You say this as though it isn’t already true. People may still have their guns, but it is still incredibly illegal(or at least not allowed) to use them against a cop, ‘self-defense’ or not, due to the system automatically treating police as in the right.

If the system is heavily slanted in favor of police(and it is), to the point that they can kill someone on camera and never go to court for it(and they have), then ‘self-defense’ ceases to be an acceptable excuse when used against a cop, because clearly those shining beacons of justice would never place a person into a situation where they felt their life was unjustly in danger, and therefor feel that they needed to defend it.

As such, use of force against a cop cannot be self-defense, and therefor justified, according to the current system, but instead can only ever be assault, attempted murder, or murder, and both sides know it. Cops know only the suicidal would ever try and defend themselves, and the public knows that no matter what a cop does, it is, for all intents and purposes, illegal for them to defend themselves.

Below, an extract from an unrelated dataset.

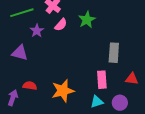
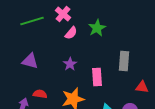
purple star: (37, 31) -> (70, 64), moved
pink rectangle: (102, 80) -> (97, 77), moved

Why else do you think they feel so confident in their actions, they know the system has no interest in holding them accountable for their actions, and the citizens aren’t allowed to do so.

MondoGordo (profile) says:

Re: Re: Liars

the 2 things are not parallel and should never be treated that way.

ianal but the difference is that lying in court is a criminal offence called ~perjury~… requiring a separate criminal proceeding to resolve.
a foul on the ball field is a rules violation that is administratively punished under the same rules during the same “proceeding” (the legal parallel is contempt of court).

the referee (who hands out fouls) in sports is theoretically impartial; the district attorney (who pursues indictments) isn’t and has a vested interest in not calling “foul” on the law enforcement “players”.

it’s like the coach for the home team has taken over the job of referee.
we wouldn’t accept that in sports why do we accept it in court?

ROGS says:

re: StingRays

I am still looking for anyone who can assist me in discovery of Stingray devices and similar(Hailstorm, etc.) that were in use in Minnesota by the BCA, and FBI, and it’s affiliated contractors between 2009-13.

During that time, and the many events that occurred, like Ferguson, Baltimore, etc., my electronic devices routinely routed to various Fusion Centers (Bloomington), most remarkably the Tennessee center during the protests.

I used Wireshark, and CommView for Wifi, as well as the excellent free INNSIDer in that era, and watched whole neighborhoods wireless signals go flat as squad cars circled my block.

  • NoT tHE FBI SUrveillance Van and TAO2* were common trolling APs in that era.

How many old ladies died of heart attacks, or cats died, stuck in trees; or children were not saved by the great "child savers" during that time because they couldn’t call out on their cell phones will never be known.

I have screen caps if anyone is interested.